Prayers to Offer for Your Kids and Their Relationships
  1. Prayer for Wisdom and Discernment
    “Lord, I pray that my child will seek Your guidance in their relationships. Help them to recognize what is good, true, and healthy, and to have the wisdom to walk away from what is not. May they be discerning and grounded in Your truth. Amen.”
  2. Prayer for Protection
    “Heavenly Father, please protect my child’s heart and mind as they navigate relationships. Guard them from harm, hurt, and anything that may draw them away from You. Surround them with people who bring out the best in them. Amen.”
  3. Prayer for a Loving Partner
    “God, I pray for the person my child will one day share their life with. May they grow in kindness, faith, and love. Prepare both their hearts for a relationship that reflects Your grace, patience, and commitment. Amen.”
  4. Prayer for Communication
    “Lord, help my child communicate with love and respect in their relationships. Teach them to listen, speak truth, and resolve conflicts with grace. Let their words build up rather than tear down. Amen.”
  5. Prayer for Growth Through Relationships
    “Father, I pray that my child learns and grows through their relationships. Whether things go smoothly or challenges arise, let them find lessons, strength, and a deeper connection to You. Amen.”
  6. Prayer for Peace and Patience
    “Dear God, fill my child with peace and patience as they navigate relationships. Help them to lean on You during uncertainty or difficult moments and to trust Your timing and plan. Amen.”

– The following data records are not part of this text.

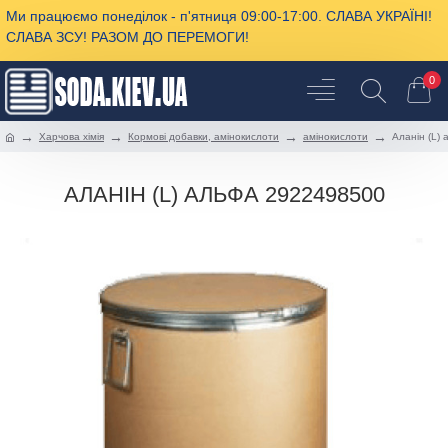
Ми працюємо понеділок - п'ятниця 09:00-17:00. СЛАВА УКРАЇНІ!
СЛАВА ЗСУ! РАЗОМ ДО ПЕРЕМОГИ!
0
Харчова хімія
Кормові добавки, амінокислоти
амінокислоти
Аланін (L)
АЛАНІН (L) АЛЬФА 2922498500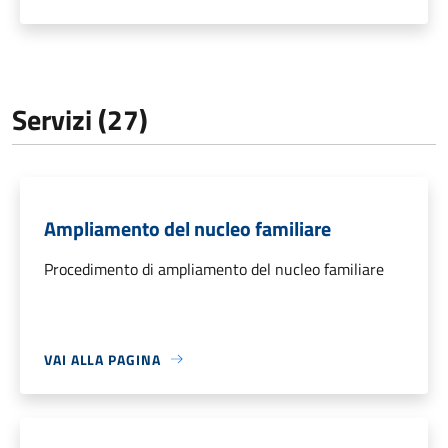
Servizi (27)
Ampliamento del nucleo familiare
Procedimento di ampliamento del nucleo familiare
VAI ALLA PAGINA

  7. Prayer for Boundaries and Respect
    “Lord, help my child establish healthy boundaries in their relationships. Teach them to respect others and to expect respect in return. Let them value themselves as Your precious creation. Amen.”
  8. Prayer for Gratitude and Joy
    “Father, I pray that my child experiences joy and gratitude in their relationships. Help them to appreciate the blessings of connection and companionship, and to always give thanks for the love You bring into their life. Amen.”
  9. Prayer for Forgiveness
    “God, teach my child the power of forgiveness. When mistakes happen or hurt arises, help them to forgive as You forgive us. May they find healing and renewal in Your grace. Amen.”
  10. Prayer for Lasting Love
    “Lord, if it is Your will, I pray that my child finds a partner who will walk with them in faith, love, and unity. Bless them with a relationship that honors You and brings joy to both of their lives. Amen.”

Sharing these verses and prayers with your children not only offers them guidance but also reminds them they are deeply loved and supported by you and by God.
And there you have it—a toolkit of verses, prayers, and a whole lot of faith to guide your kids (and their relationships) through the wild world of dating. Remember, you’re not just raising good kids; you’re helping shape thoughtful partners, kind humans, and maybe even future in-laws you’ll actually enjoy having at Thanksgiving.
So, pray hard, cheer softly, and keep the clipboard retired—this isn’t an interview, it’s life. 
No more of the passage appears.